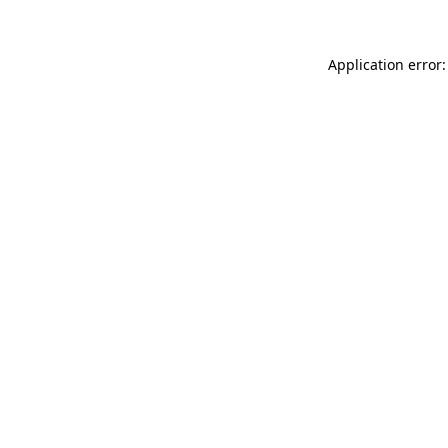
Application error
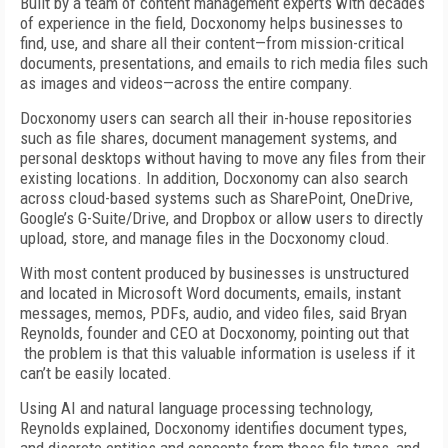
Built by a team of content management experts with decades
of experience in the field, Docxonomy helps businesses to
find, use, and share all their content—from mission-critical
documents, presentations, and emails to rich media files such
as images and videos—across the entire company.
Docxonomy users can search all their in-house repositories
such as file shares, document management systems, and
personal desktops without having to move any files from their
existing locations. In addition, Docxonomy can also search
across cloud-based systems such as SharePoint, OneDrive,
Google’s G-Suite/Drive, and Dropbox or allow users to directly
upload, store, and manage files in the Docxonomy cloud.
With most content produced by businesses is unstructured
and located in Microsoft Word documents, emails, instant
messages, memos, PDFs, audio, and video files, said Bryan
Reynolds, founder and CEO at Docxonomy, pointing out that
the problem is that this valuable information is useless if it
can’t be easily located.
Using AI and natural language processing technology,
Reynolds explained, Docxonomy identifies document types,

================================

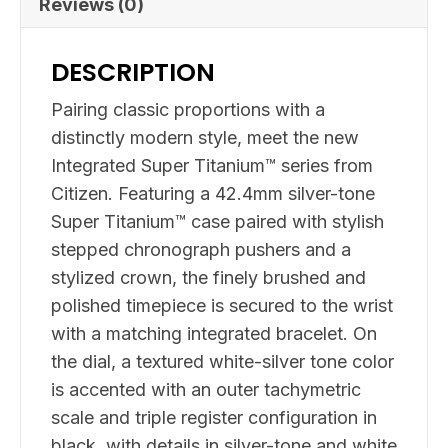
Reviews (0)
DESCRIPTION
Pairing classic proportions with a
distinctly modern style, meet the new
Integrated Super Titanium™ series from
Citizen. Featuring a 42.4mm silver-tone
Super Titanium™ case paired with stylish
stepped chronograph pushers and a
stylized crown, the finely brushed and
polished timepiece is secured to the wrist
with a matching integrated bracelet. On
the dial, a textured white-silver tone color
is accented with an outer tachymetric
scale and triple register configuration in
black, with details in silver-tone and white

================================

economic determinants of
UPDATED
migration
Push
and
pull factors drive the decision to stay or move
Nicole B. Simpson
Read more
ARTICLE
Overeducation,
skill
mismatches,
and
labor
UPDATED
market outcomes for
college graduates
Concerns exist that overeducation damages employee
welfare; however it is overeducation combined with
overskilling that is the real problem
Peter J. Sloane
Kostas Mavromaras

================================

Count how many lines in the material above hold the word "search", then write the number and nothing more.

2